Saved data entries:
+++++
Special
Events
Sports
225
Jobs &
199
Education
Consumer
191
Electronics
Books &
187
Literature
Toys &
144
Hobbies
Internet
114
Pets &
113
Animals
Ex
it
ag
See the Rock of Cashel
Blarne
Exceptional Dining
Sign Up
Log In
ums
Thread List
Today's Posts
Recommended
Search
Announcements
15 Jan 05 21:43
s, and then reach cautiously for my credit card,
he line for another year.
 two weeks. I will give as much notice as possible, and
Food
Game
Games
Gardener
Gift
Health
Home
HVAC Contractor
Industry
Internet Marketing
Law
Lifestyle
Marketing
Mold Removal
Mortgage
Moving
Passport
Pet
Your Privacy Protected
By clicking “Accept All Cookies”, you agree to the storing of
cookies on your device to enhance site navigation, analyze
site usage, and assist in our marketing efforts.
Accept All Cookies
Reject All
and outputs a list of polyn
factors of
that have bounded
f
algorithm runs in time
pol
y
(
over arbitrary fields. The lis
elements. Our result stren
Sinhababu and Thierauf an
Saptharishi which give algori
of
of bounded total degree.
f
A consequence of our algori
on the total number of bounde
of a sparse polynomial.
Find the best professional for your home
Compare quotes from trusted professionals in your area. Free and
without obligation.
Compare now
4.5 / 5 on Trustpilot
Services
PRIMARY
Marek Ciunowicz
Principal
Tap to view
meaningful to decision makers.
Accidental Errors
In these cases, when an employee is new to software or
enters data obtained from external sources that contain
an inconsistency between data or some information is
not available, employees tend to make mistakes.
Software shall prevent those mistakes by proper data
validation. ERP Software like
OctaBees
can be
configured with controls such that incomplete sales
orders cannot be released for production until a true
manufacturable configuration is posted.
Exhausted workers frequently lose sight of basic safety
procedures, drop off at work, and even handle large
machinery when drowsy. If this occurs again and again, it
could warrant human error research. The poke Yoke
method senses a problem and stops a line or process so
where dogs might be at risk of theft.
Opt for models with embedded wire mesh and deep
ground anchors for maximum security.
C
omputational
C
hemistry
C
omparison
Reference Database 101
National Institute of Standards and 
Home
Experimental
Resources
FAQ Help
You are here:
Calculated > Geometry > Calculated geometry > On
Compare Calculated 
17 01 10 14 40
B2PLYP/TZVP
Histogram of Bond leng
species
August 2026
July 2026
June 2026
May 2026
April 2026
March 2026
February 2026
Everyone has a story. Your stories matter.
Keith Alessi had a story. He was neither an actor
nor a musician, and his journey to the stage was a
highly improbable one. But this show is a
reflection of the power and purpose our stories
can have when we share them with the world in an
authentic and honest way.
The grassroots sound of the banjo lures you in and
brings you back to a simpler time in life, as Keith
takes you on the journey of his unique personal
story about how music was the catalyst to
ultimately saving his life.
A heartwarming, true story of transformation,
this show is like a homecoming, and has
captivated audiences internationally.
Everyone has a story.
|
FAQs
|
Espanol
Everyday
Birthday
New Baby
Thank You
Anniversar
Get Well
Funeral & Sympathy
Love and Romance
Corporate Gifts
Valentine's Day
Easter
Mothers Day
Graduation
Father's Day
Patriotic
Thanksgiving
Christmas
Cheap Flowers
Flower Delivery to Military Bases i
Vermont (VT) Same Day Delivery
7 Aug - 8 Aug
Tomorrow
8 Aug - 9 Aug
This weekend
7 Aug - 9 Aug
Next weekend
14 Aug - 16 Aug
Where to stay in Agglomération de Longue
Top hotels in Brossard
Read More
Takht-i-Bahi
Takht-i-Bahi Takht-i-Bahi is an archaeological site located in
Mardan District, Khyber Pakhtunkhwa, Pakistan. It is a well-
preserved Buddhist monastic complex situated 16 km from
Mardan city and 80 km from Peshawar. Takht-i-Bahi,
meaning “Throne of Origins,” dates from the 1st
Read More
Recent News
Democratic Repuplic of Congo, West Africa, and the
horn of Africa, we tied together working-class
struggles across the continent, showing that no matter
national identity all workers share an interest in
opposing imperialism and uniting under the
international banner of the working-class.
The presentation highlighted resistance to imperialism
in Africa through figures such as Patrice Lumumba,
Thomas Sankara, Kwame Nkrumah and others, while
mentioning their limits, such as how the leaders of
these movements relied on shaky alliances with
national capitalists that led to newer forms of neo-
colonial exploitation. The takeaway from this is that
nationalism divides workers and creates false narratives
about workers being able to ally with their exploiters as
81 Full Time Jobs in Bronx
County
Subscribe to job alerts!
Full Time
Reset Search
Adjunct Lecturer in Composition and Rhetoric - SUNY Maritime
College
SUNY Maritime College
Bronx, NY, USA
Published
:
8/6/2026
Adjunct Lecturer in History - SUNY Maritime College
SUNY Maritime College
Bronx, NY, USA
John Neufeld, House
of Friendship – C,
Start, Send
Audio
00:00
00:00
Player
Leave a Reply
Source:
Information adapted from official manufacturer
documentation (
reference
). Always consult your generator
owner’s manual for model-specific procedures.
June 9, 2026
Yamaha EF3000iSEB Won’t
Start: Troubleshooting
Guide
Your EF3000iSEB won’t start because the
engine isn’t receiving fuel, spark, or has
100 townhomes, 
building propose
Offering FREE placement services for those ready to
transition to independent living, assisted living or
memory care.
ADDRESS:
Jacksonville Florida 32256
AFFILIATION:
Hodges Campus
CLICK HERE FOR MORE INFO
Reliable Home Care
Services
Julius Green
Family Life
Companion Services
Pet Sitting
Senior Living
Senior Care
+++++
• [Task statement]
Keep only those lines of the records that hold "their", and return them.

• [Answer space]
mentioning their limits, such as how the leaders of
about workers being able to ally with their exploiters as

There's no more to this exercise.